King high is one of Chicago’s eight selective enrollment secondary schools, which means the 900 students who attend had to apply for admittance and were accepted based on their academic achievement and test scores. It is located in the Kenwood neighborhood on Chicago’s south side – less than a mile from the Hyde Park residence of Michelle and Barack Obama.
Yesterday, King dismissed Pendleton and her 16-year-old friend because of exams, so they decided to spend the unusual free time at a nearby park. That’s where Hadiyah and the boy she was with were caught in the crossfire of two gangs shooting it out in broad daylight, right there in the open.
The boy was seriously injured. Hadiyah is dead. Dead.
I lived in Chicago for for many years. I lived in Hyde Park where my son attended pre-school and his first three years of elementary school. The dominant influence in that area is the renowned University of Chicago. Many of Hadiyah’s classmates were probably children of members of the faculty.

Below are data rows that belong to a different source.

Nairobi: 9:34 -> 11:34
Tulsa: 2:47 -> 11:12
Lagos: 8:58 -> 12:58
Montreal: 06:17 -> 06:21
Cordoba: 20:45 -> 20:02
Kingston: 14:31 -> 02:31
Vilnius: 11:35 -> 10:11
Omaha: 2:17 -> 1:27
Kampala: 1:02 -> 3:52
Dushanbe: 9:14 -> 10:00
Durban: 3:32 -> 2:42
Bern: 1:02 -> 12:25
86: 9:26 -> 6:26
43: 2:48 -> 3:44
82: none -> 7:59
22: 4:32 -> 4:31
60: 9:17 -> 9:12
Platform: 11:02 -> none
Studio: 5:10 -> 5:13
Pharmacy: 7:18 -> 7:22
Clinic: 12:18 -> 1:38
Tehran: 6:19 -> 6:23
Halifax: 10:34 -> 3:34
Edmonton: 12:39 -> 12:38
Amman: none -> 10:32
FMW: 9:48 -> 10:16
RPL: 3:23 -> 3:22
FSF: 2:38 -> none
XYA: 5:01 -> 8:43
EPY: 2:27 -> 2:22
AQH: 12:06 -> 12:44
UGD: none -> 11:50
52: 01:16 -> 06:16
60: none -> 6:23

This is a tragedy that should smack the gun lobby upside their stubborn heads. Even they should be able to understand the unbearable irony of this child’s loss of life. Even though Chicago mayor Rahm Emanuel has pulled all investments in gun manufacturers from the city’s pension fund, nothing seems to keep the illegal handguns out of the hands of society’s miscreants.
I have always believed that the only solution is to outlaw the manufacture of handguns marketed to the general public. I can’t tell you how many of my like-minded friends – i.e., likeminded in most things – have told me “that will never happen. It just won’t.”
But I know what’s true. Even if we wised up and stopped gun manufacturers from producing Saturday Night Specials and similar weapons, they would be made elsewhere and smuggled into the country the same way drugs are today.
Tears keep burning the backs of my eyes. Children are dying in parks at 2 p.m. Children are dying in their classrooms, seated at their desks. Our jobs as adults are to protect children from these dangers. We are failing. Miserably.